- TASK REQUIREMENTS
Copy every line of the data that includes the string "vino".

- - - - - - -

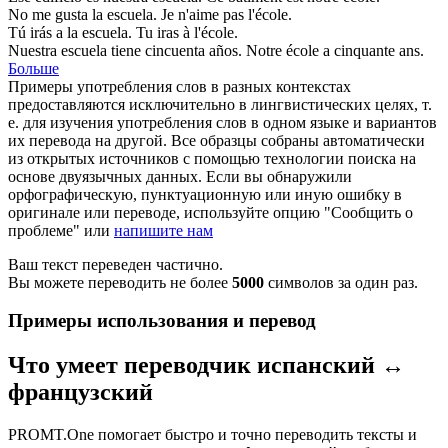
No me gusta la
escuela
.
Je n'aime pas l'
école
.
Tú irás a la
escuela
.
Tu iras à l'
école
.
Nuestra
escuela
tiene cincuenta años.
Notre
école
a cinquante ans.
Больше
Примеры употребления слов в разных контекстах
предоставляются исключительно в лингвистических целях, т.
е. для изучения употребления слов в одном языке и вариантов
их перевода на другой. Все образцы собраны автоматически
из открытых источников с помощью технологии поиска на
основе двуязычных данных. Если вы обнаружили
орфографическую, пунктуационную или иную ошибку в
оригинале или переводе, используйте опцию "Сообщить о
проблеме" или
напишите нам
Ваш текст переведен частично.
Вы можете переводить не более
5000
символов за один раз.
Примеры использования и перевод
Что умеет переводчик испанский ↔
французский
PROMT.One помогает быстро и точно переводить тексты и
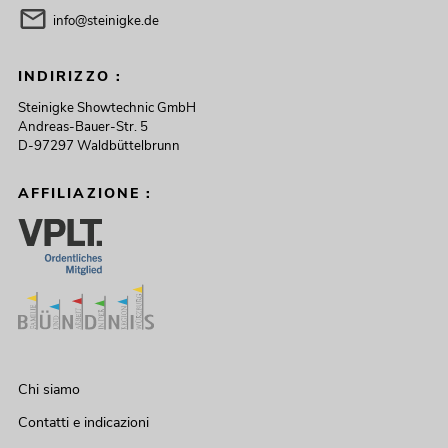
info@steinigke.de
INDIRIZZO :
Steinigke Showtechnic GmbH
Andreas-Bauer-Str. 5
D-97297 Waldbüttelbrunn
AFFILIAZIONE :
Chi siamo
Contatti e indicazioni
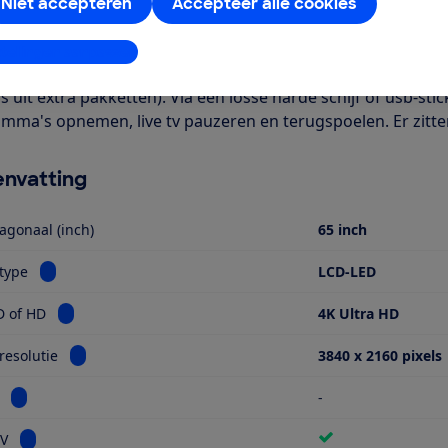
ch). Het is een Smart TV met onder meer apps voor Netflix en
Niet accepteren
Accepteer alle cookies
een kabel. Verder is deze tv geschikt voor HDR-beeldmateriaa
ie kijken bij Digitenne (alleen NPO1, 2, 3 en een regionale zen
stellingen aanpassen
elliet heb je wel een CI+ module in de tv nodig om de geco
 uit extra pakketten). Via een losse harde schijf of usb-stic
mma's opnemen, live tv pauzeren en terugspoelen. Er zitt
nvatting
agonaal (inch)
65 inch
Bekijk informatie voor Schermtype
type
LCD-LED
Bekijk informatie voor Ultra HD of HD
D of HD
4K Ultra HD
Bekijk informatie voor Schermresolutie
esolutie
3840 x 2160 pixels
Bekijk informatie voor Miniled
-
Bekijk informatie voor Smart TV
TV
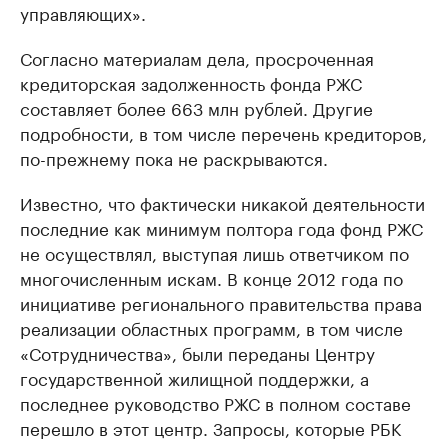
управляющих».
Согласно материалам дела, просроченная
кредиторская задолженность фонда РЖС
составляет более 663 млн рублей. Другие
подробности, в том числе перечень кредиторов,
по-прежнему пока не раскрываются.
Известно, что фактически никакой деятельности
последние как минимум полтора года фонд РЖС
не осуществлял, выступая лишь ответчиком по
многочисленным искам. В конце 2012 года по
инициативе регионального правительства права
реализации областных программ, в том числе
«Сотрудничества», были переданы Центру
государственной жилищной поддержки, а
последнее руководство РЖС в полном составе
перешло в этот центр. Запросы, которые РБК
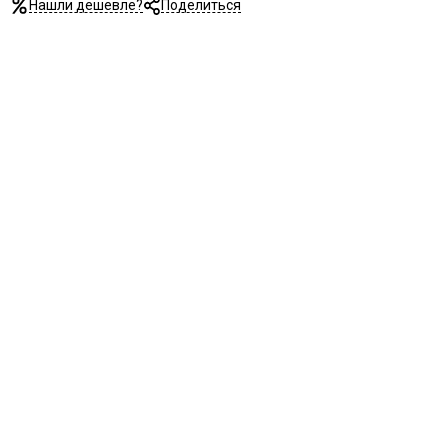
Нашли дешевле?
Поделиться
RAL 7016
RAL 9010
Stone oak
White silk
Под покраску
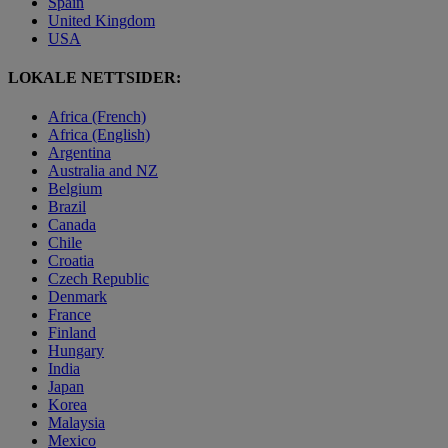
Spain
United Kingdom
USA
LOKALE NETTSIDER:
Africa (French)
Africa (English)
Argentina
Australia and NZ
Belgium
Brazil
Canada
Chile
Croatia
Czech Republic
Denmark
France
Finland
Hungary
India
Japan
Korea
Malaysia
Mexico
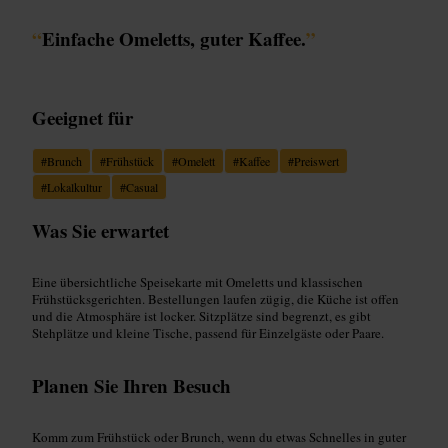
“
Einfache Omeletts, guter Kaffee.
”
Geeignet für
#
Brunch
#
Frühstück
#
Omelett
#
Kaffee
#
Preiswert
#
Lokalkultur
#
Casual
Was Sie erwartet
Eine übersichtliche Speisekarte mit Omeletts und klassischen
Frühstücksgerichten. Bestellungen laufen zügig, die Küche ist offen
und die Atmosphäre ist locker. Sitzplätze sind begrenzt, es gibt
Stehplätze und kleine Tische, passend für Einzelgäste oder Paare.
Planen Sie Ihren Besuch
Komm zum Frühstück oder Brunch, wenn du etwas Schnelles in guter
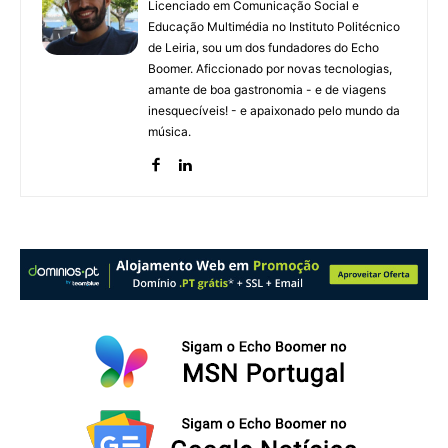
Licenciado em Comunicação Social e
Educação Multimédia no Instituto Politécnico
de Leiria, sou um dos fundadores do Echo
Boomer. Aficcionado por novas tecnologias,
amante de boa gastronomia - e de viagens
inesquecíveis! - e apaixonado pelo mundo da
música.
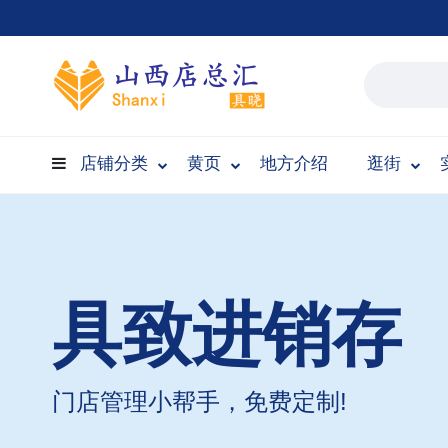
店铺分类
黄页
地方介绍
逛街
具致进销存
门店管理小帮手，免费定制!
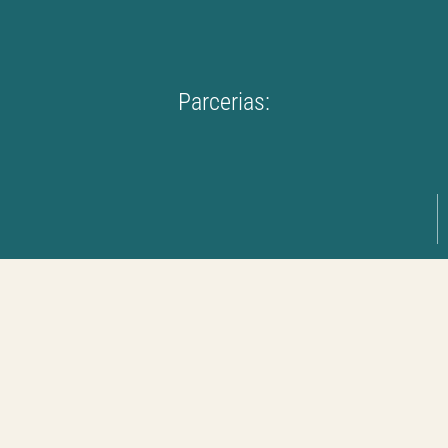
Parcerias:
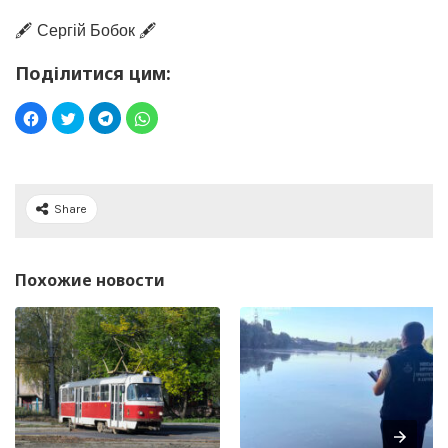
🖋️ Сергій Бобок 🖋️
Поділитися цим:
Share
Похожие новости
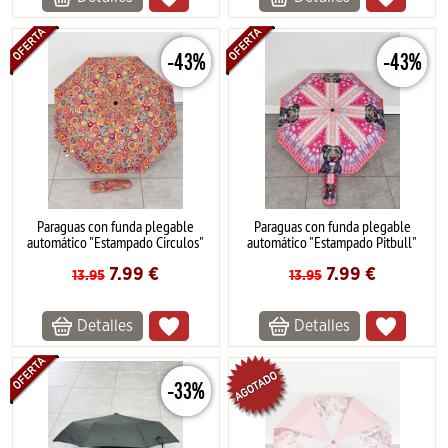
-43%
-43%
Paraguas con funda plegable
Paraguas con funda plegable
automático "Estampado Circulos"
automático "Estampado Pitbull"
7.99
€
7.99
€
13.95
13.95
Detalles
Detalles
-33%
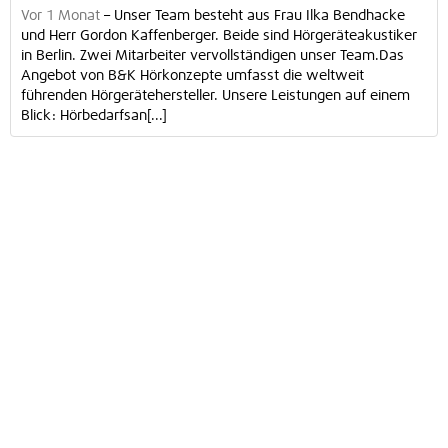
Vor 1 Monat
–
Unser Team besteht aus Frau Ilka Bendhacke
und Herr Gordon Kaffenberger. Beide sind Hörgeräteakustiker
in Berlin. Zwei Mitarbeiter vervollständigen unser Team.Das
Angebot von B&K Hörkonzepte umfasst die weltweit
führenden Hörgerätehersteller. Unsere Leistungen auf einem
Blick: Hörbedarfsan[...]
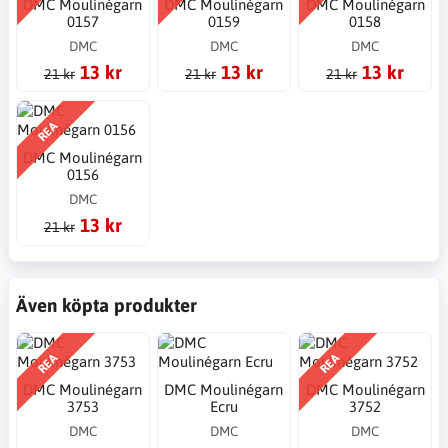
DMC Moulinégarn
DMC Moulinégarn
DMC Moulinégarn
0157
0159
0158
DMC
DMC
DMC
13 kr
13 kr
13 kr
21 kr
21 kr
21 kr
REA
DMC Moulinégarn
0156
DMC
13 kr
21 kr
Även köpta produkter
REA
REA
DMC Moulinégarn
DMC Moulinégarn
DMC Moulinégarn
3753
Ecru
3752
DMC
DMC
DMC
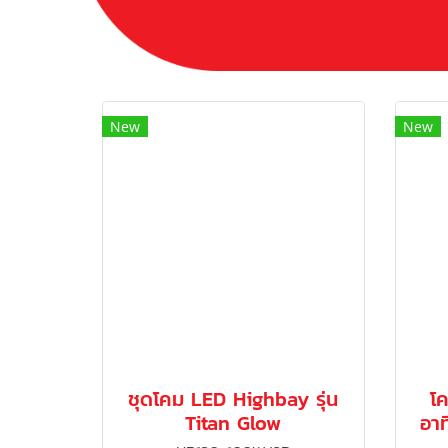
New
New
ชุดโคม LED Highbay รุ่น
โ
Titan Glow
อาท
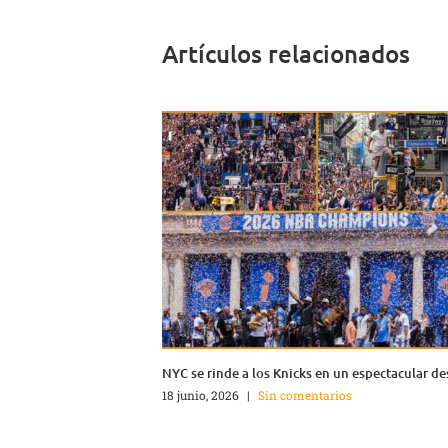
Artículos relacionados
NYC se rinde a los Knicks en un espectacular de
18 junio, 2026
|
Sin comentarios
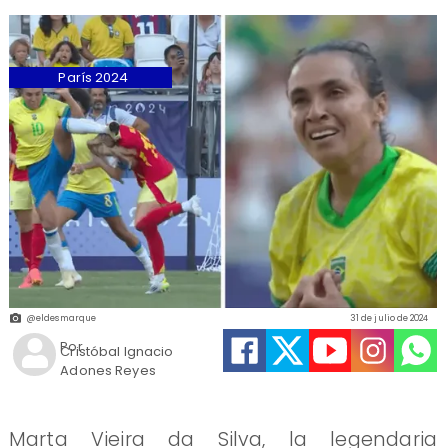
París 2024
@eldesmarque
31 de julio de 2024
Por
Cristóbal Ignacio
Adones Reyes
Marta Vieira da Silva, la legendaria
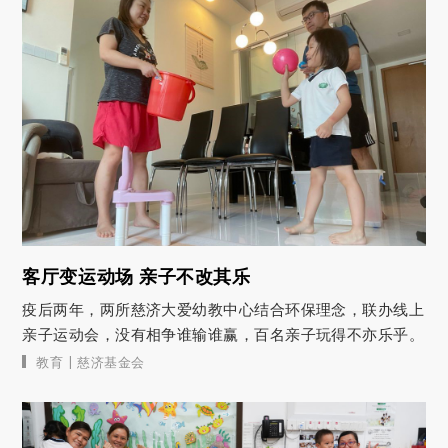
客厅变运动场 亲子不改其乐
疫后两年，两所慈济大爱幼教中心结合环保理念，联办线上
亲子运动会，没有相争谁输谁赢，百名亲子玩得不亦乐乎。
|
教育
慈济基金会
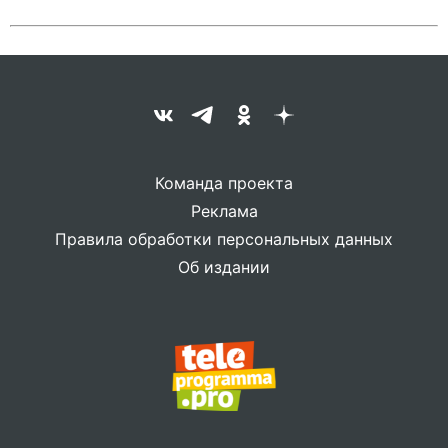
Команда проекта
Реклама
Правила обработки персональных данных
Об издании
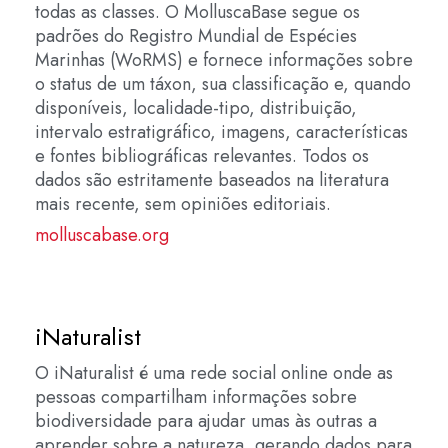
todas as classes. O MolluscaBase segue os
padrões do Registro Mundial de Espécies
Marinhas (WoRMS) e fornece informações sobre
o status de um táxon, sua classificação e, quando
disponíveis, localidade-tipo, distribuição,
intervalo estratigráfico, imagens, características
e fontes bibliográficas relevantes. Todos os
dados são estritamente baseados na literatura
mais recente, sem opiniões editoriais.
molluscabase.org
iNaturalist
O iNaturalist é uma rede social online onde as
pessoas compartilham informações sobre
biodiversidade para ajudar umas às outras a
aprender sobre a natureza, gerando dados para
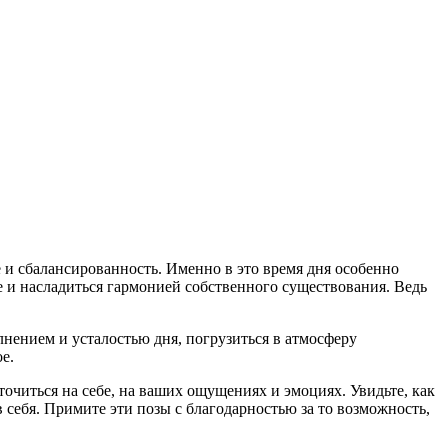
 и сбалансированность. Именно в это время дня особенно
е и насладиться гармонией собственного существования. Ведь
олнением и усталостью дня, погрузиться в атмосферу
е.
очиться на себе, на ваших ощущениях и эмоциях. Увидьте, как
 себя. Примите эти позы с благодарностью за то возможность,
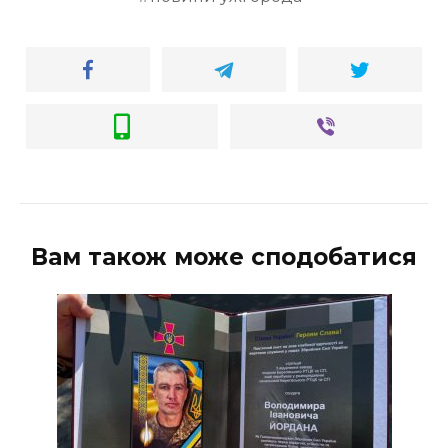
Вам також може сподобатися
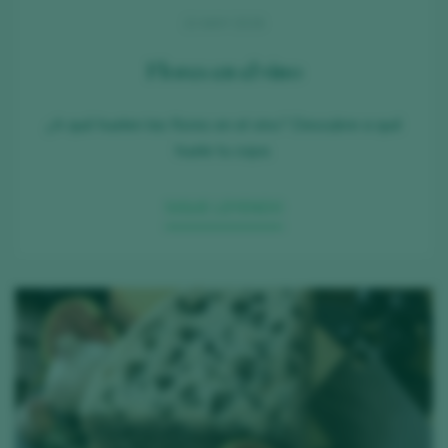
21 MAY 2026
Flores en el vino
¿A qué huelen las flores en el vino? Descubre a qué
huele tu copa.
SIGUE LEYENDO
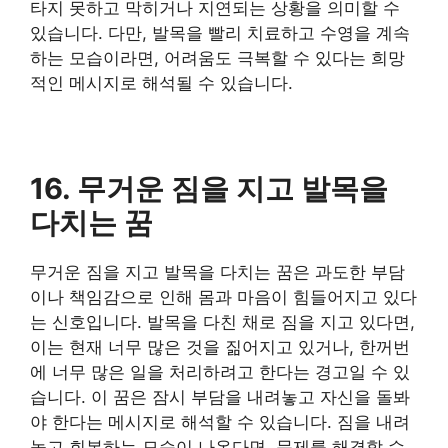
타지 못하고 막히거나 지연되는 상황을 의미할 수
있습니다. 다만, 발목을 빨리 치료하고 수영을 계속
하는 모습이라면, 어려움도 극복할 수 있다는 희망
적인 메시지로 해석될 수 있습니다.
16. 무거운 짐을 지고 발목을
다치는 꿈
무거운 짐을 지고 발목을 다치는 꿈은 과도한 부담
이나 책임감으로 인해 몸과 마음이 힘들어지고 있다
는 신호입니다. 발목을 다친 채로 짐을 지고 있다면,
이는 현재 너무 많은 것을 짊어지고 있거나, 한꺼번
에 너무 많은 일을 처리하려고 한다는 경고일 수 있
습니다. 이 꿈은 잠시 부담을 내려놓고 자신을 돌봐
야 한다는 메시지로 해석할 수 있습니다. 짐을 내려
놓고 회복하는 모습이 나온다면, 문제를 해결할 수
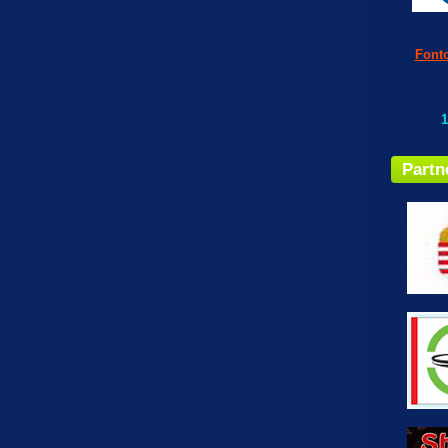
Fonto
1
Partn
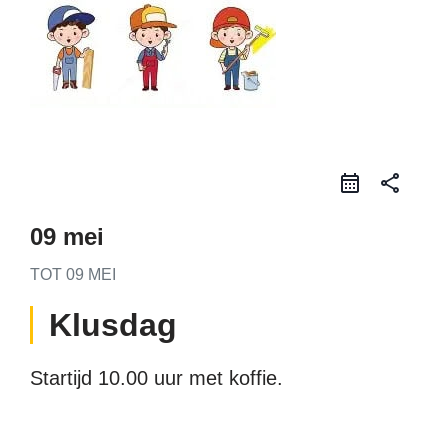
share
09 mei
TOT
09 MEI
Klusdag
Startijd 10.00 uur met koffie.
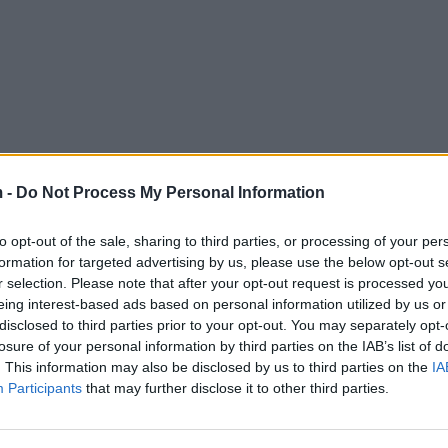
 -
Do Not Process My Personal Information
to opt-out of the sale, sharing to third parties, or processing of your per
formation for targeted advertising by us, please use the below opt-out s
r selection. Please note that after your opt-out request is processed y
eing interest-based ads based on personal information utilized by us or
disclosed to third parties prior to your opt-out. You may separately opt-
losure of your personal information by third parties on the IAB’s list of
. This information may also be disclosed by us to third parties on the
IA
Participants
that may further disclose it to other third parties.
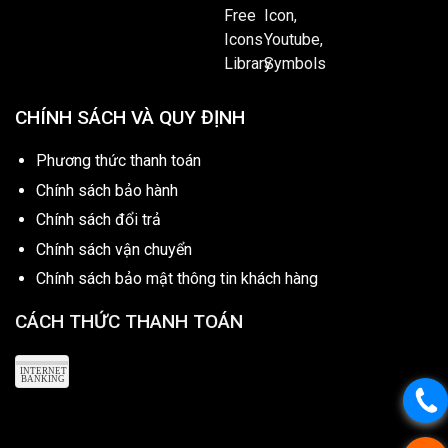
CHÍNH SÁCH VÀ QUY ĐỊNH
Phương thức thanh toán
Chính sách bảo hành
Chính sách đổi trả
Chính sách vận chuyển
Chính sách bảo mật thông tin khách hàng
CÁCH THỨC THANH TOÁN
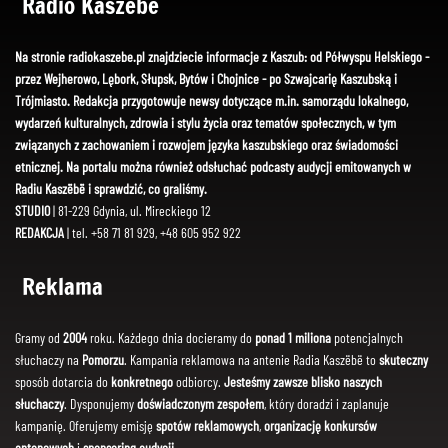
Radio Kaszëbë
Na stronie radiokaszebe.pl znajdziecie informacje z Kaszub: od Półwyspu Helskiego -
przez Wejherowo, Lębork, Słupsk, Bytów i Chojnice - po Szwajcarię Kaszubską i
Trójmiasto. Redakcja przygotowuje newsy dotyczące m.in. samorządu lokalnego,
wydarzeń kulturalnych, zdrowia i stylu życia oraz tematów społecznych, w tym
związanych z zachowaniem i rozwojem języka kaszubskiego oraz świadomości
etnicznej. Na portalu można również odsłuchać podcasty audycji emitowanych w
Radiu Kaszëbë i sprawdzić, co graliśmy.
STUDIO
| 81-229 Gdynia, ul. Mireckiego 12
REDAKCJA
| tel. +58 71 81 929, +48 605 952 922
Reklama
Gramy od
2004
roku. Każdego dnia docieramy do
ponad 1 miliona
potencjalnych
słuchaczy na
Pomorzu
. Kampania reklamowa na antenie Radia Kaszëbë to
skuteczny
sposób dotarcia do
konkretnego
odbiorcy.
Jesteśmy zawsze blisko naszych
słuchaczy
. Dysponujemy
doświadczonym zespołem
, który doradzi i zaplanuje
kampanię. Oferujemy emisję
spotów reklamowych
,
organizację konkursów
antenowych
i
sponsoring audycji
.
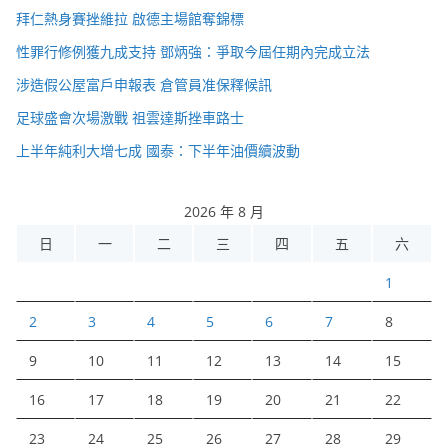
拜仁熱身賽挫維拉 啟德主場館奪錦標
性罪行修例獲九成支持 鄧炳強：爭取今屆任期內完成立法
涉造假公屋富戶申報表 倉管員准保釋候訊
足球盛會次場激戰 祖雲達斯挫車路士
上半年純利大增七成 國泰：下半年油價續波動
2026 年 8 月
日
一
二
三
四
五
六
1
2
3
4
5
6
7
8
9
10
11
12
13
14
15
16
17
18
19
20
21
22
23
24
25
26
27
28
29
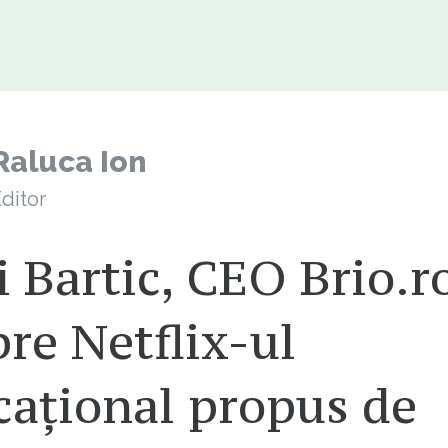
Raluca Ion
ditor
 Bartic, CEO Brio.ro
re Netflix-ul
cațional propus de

- - - - - - -

- RESPONSE BELOW
Flores en el vino
¿A qué huelen las flores en el vino? Descubre a qué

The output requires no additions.